Business electricity users could learn lessons from a new report that shows UK householders are wasting up to £1.3 billion a year by leaving electrical devices on stand-by or left on when not in use, according to the Energy Advice Line.
The study, Powering the Nation, investigated real-time energy use by householders who had advanced smart meters installed to measure the amount of energy used by every electrical device in the home.
The results showed that householders were reluctant to turn off appliances when not in use and relied on standby settings, which added significant sums to energy bills over the course of a year.
The study, conducted by the Department of Energy and Climate Change (DEFRA) and the Energy Saving Trust, coincided with the release of a report by major electronics firms which found that tougher energy standards for electrical equipment could save business electricity users and householders €90 billion a year.
Managing director of the Energy Advice Line, Julian Morgan, said both reports demonstrated the value to businesses of making energy consumption one of their highest priorities.
“For many small and medium-sized firms, energy is now one of their most significant overheads,” Mr Morgan said. “Unfortunately, many don’t give it the priority it deserves because they think there is little they can do to mitigate against rising energy costs. The fact is there is a great deal they can do.
“It makes sense for firms to undertake a top to bottom analysis of their business electricity use. Consider every appliance and whether it needs to be kept on standby or even plugged in.

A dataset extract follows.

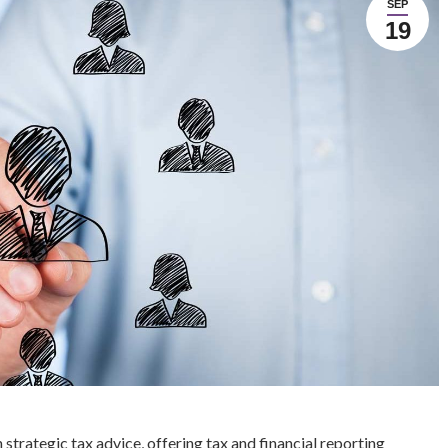
SEP
19
strategic tax advice, offering tax and financial reporting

“According to the Powering the Nation report, householders can save £85 each on their electricity bills each year by turning off televisions, computers and other electronics. Business electricity users should think about what they could save by doing the same.”

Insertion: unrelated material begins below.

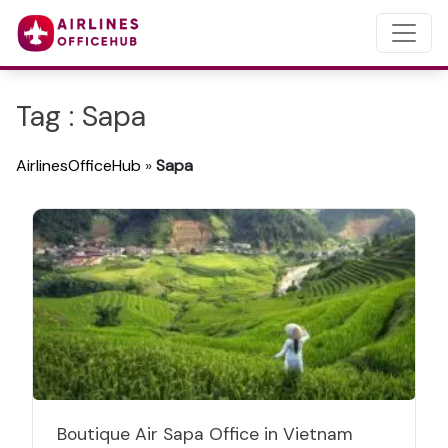
Tag : Sapa
AirlinesOfficeHub
»
Sapa
Boutique Air Sapa Office in Vietnam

Mr Morgan said that it was also essential for businesses to examine their energy contracts and to stay in control of their energy spend, rather than leaving it in the hands of energy suppliers.
“The only way for firms to keep their business electricity costs down is to ensure they know when their fixed-term energy contracts expire, to give timely notice to their supplier that they are switching, and search the market for a better deal,” Mr Morgan said.